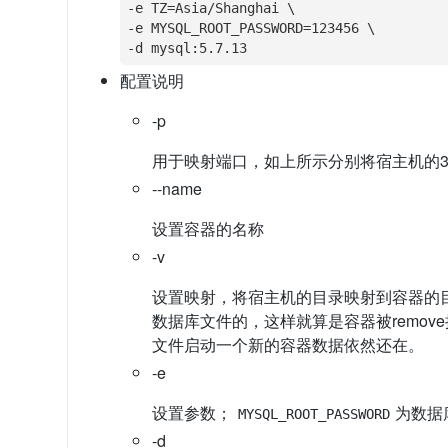
-e TZ=Asia/Shanghai \

-e MYSQL_ROOT_PASSWORD=123456 \

配置说明
-p
用于映射端口，如上所示分别将宿主机的3306、
--name
设置容器的名称
-v
设置映射，将宿主机的目录映射到容器的目
数据库文件的，这样就算是容器被remo
文件启动一个新的容器数据依然还在。
-e
设置参数；
为数据库
MYSQL_ROOT_PASSWORD
-d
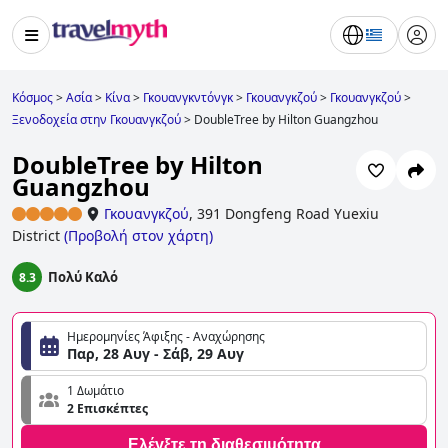
Κόσμος
>
Ασία
>
Κίνα
>
Γκουανγκντόνγκ
>
Γκουανγκζού
>
Γκουανγκζού
>
Ξενοδοχεία στην Γκουανγκζού
>
DoubleTree by Hilton Guangzhou
DoubleTree by Hilton
Guangzhou
Γκουανγκζού
,
391 Dongfeng Road Yuexiu
District
(
Προβολή στον χάρτη
)
Πολύ Καλό
8.3
Ημερομηνίες Άφιξης - Αναχώρησης
Παρ, 28 Αυγ - Σάβ, 29 Αυγ
1 Δωμάτιο
2 Επισκέπτες
Ελέγξτε τη διαθεσιμότητα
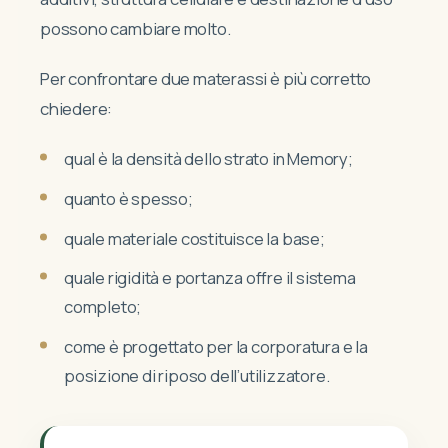
possono cambiare molto.
Per confrontare due materassi è più corretto
chiedere:
qual è la densità dello strato in Memory;
quanto è spesso;
quale materiale costituisce la base;
quale rigidità e portanza offre il sistema
completo;
come è progettato per la corporatura e la
posizione di riposo dell’utilizzatore.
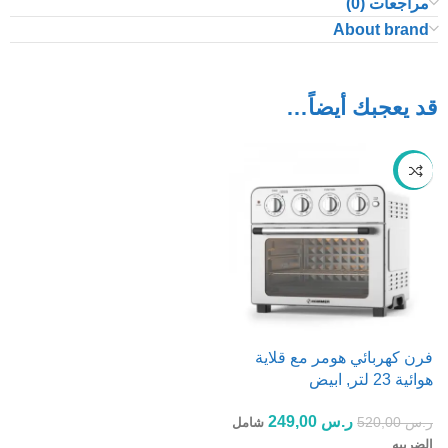
مراجعات (0)
About brand
قد يعجبك أيضاً…
-52%
فرن كهربائي هومر مع قلاية
هوائية 23 لتر, ابيض
ر.س
249,00
ر.س
520,00
شامل
الضريبه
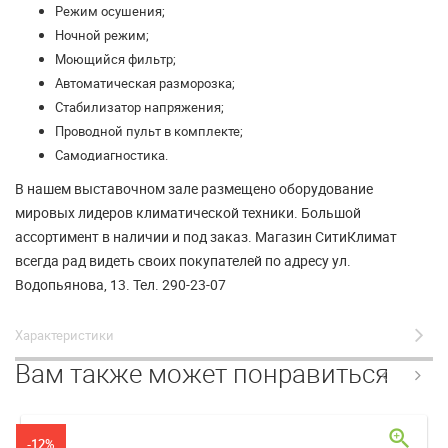
Режим осушения;
Ночной режим;
Моющийся фильтр;
Автоматическая разморозка;
Стабилизатор напряжения;
Проводной пульт в комплекте;
Самодиагностика.
В нашем выставочном зале размещено оборудование
мировых лидеров климатической техники. Большой
ассортимент в наличии и под заказ. Магазин СитиКлимат
всегда рад видеть своих покупателей по адресу ул.
Водопьянова, 13. Тел. 290-23-07
Характеристики
Вам также может понравиться
zoom_in
-12%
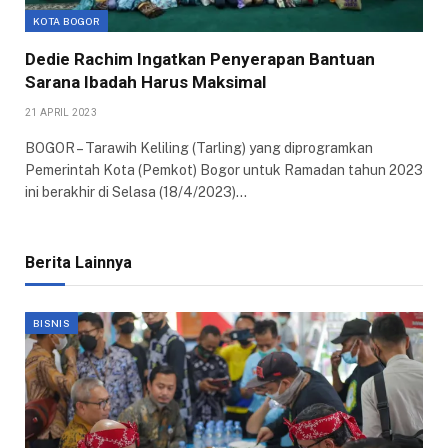
KOTA BOGOR
Dedie Rachim Ingatkan Penyerapan Bantuan
Sarana Ibadah Harus Maksimal
21 APRIL 2023
BOGOR – Tarawih Keliling (Tarling) yang diprogramkan
Pemerintah Kota (Pemkot) Bogor untuk Ramadan tahun 2023
ini berakhir di Selasa (18/4/2023)…
Berita Lainnya
BISNIS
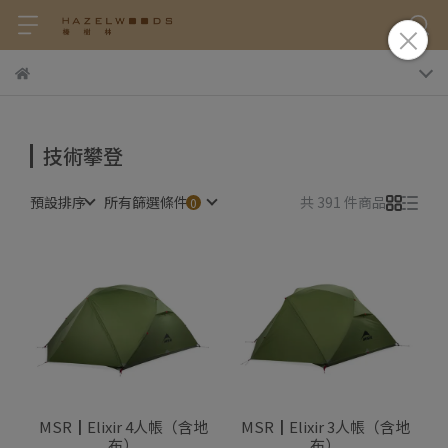
技術攀登
預設排序
所有篩選條件
共 391 件商品
MSR┃Elixir 4人帳（含地
MSR┃Elixir 3人帳（含地
布）
布）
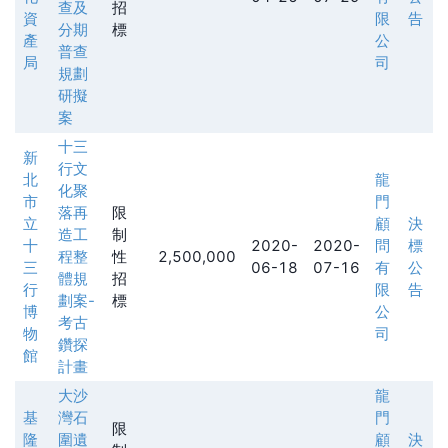
查及
招
資
限
告
分期
標
產
公
普查
局
司
規劃
研擬
案
十三
新
行文
北
龍
化聚
市
門
落再
限
立
顧
決
造工
制
十
2020-
2020-
問
標
程整
性
2,500,000
三
06-18
07-16
有
公
體規
招
行
限
告
劃案-
標
博
公
考古
物
司
鑽探
館
計畫
大沙
龍
基
灣石
門
限
隆
圍遺
顧
決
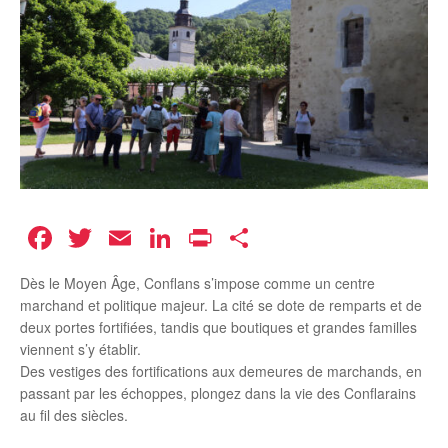
Facebook
Twitter
Email
LinkedIn
Print
Partager
Dès le Moyen Âge, Conflans s’impose comme un centre
marchand et politique majeur. La cité se dote de remparts et de
deux portes fortifiées, tandis que boutiques et grandes familles
viennent s’y établir.
Des vestiges des fortifications aux demeures de marchands, en
passant par les échoppes, plongez dans la vie des Conflarains
au fil des siècles.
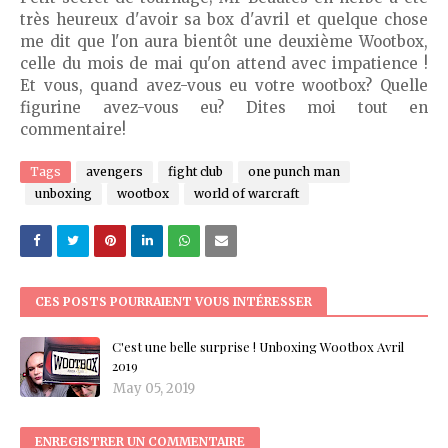
très heureux d'avoir sa box d'avril et quelque chose
me dit que l'on aura bientôt une deuxième Wootbox,
celle du mois de mai qu'on attend avec impatience !
Et vous, quand avez-vous eu votre wootbox? Quelle
figurine avez-vous eu? Dites moi tout en
commentaire!
Tags
avengers
fight club
one punch man
unboxing
wootbox
world of warcraft
CES POSTS POURRAIENT VOUS INTÉRESSER
C'est une belle surprise ! Unboxing Wootbox Avril
2019
May 05, 2019
ENREGISTRER UN COMMENTAIRE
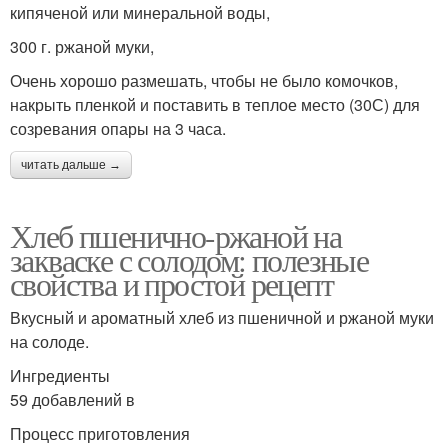
кипяченой или минеральной воды,
300 г. ржаной муки,
Очень хорошо размешать, чтобы не было комочков,
накрыть пленкой и поставить в теплое место (30С) для
созревания опары на 3 часа.
читать дальше →
Хлеб пшенично-ржаной на
закваске с солодом: полезные
свойства и простой рецепт
Вкусный и ароматный хлеб из пшеничной и ржаной муки
на солоде.
Ингредиенты
59 добавлений в
Процесс приготовления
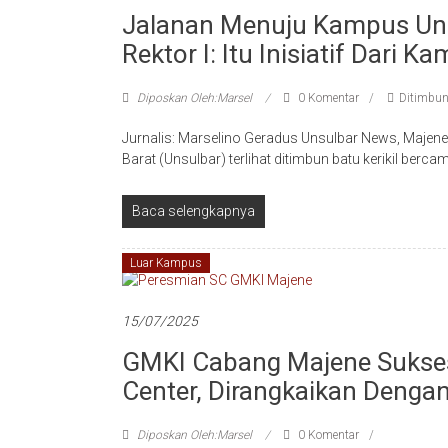
Jalanan Menuju Kampus Unsu
Rektor I: Itu Inisiatif Dari K
Diposkan Oleh:Marsel
0 Komentar
Ditimbun 
Jurnalis: Marselino Geradus Unsulbar News, Majene
Barat (Unsulbar) terlihat ditimbun batu kerikil berc
Baca selengkapnya
Luar Kampus
15/07/2025
GMKI Cabang Majene Sukse
Center, Dirangkaikan Dengan 
Diposkan Oleh:Marsel
0 Komentar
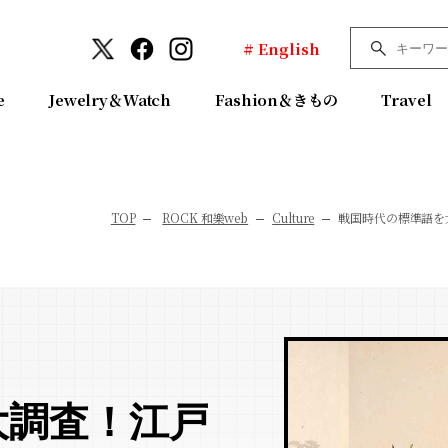
# English
e
Jewelry＆Watch
Fashion＆きもの
Travel
TOP
ROCK 和樂web
Culture
戦国時代の標準語を
大調査！江戸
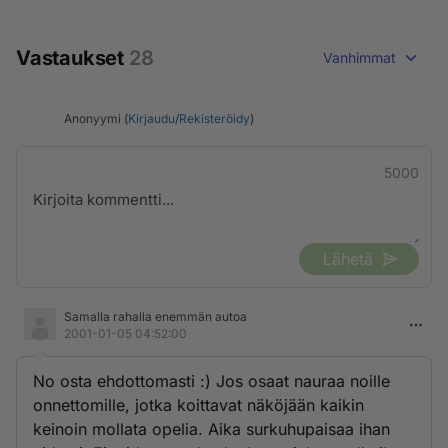
Vastaukset
28
Vanhimmat
Anonyymi (
Kirjaudu
/
Rekisteröidy
)
5000
Lähetä
Samalla rahalla enemmän autoa
2001-01-05 04:52:00
No osta ehdottomasti :) Jos osaat nauraa noille
onnettomille, jotka koittavat näköjään kaikin
keinoin mollata opelia. Aika surkuhupaisaa ihan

++++

EXERCISE ▸ Make an exact copy of the listing. Do not carry over its pictures.

SOLUTION FOR THIS PROBLEM ▸
-e TZ=Asia/Shanghai \

-e MYSQL_ROOT_PASSWORD=123456 \

配置说明
-p
用于映射端口，如上所示分别将宿主机的3306、
--name
设置容器的名称
-v
设置映射，将宿主机的目录映射到容器的目
数据库文件的，这样就算是容器被remo
文件启动一个新的容器数据依然还在。
-e
设置参数；
为数据库
MYSQL_ROOT_PASSWORD
-d
Κόσμος
>
Ασία
>
Κίνα
>
Γκουανγκντόνγκ
>
Γκουανγκζού
>
Γκουανγκζού
>
Ξενοδοχεία στην Γκουανγκζού
>
DoubleTree by Hilton Guangzhou
DoubleTree by Hilton
Guangzhou
Γκουανγκζού
,
391 Dongfeng Road Yuexiu
District
(
Προβολή στον χάρτη
)
Πολύ Καλό
8.3
Ημερομηνίες Άφιξης - Αναχώρησης
Παρ, 28 Αυγ - Σάβ, 29 Αυγ
1 Δωμάτιο
2 Επισκέπτες
Ελέγξτε τη διαθεσιμότητα
possono cambiare molto.
Per confrontare due materassi è più corretto
chiedere:
qual è la densità dello strato in Memory;
quanto è spesso;
quale materiale costituisce la base;
quale rigidità e portanza offre il sistema
completo;
come è progettato per la corporatura e la
posizione di riposo dell’utilizzatore.
مراجعات (0)
About brand
قد يعجبك أيضاً…
-52%
فرن كهربائي هومر مع قلاية
هوائية 23 لتر, ابيض
ر.س
249,00
ر.س
520,00
شامل
الضريبه
Режим осушения;
Ночной режим;
Моющийся фильтр;
Автоматическая разморозка;
Стабилизатор напряжения;
Проводной пульт в комплекте;
Самодиагностика.
В нашем выставочном зале размещено оборудование
мировых лидеров климатической техники. Большой
ассортимент в наличии и под заказ. Магазин СитиКлимат
всегда рад видеть своих покупателей по адресу ул.
Водопьянова, 13. Тел. 290-23-07
Характеристики
Вам также может понравиться
zoom_in
-12%
KOTA BOGOR
Dedie Rachim Ingatkan Penyerapan Bantuan
Sarana Ibadah Harus Maksimal
21 APRIL 2023
BOGOR – Tarawih Keliling (Tarling) yang diprogramkan
Pemerintah Kota (Pemkot) Bogor untuk Ramadan tahun 2023
ini berakhir di Selasa (18/4/2023)…
Berita Lainnya
BISNIS
技術攀登
預設排序
所有篩選條件
共 391 件商品
MSR┃Elixir 4人帳（含地
MSR┃Elixir 3人帳（含地
布）
布）
查及
招
資
限
告
分期
標
產
公
普查
局
司
規劃
研擬
案
十三
新
行文
北
龍
化聚
市
門
落再
限
立
顧
決
造工
制
十
2020-
2020-
問
標
程整
性
2,500,000
三
06-18
07-16
有
公
體規
招
行
限
告
劃案-
標
博
公
考古
物
司
鑽探
館
計畫
大沙
龍
基
灣石
門
限
隆
圍遺
顧
決
Facebook
Twitter
Email
LinkedIn
Print
Partager
Dès le Moyen Âge, Conflans s’impose comme un centre
marchand et politique majeur. La cité se dote de remparts et de
deux portes fortifiées, tandis que boutiques et grandes familles
viennent s’y établir.
Des vestiges des fortifications aux demeures de marchands, en
passant par les échoppes, plongez dans la vie des Conflarains
au fil des siècles.
très heureux d'avoir sa box d'avril et quelque chose
me dit que l'on aura bientôt une deuxième Wootbox,
celle du mois de mai qu'on attend avec impatience !
Et vous, quand avez-vous eu votre wootbox? Quelle
figurine avez-vous eu? Dites moi tout en
commentaire!
Tags
avengers
fight club
one punch man
unboxing
wootbox
world of warcraft
CES POSTS POURRAIENT VOUS INTÉRESSER
C'est une belle surprise ! Unboxing Wootbox Avril
2019
May 05, 2019
ENREGISTRER UN COMMENTAIRE
кипяченой или минеральной воды,
300 г. ржаной муки,
Очень хорошо размешать, чтобы не было комочков,
накрыть пленкой и поставить в теплое место (30С) для
созревания опары на 3 часа.
читать дальше →
Хлеб пшенично-ржаной на
закваске с солодом: полезные
свойства и простой рецепт
Вкусный и ароматный хлеб из пшеничной и ржаной муки
на солоде.
Ингредиенты
59 добавлений в
Процесс приготовления
Jalanan Menuju Kampus Unsu
Rektor I: Itu Inisiatif Dari K
Diposkan Oleh:Marsel
0 Komentar
Ditimbun 
Jurnalis: Marselino Geradus Unsulbar News, Majene
Barat (Unsulbar) terlihat ditimbun batu kerikil berc
Baca selengkapnya
Luar Kampus
15/07/2025
GMKI Cabang Majene Sukse
Center, Dirangkaikan Dengan 
Diposkan Oleh:Marsel
0 Komentar
# English
e
Jewelry＆Watch
Fashion＆きもの
Travel
TOP
ROCK 和樂web
Culture
戦国時代の標準語を
大調査！江戸
Vastaukset
28
Vanhimmat
Anonyymi (
Kirjaudu
/
Rekisteröidy
)
5000
Lähetä
Samalla rahalla enemmän autoa
2001-01-05 04:52:00
No osta ehdottomasti :) Jos osaat nauraa noille
onnettomille, jotka koittavat näköjään kaikin
keinoin mollata opelia. Aika surkuhupaisaa ihan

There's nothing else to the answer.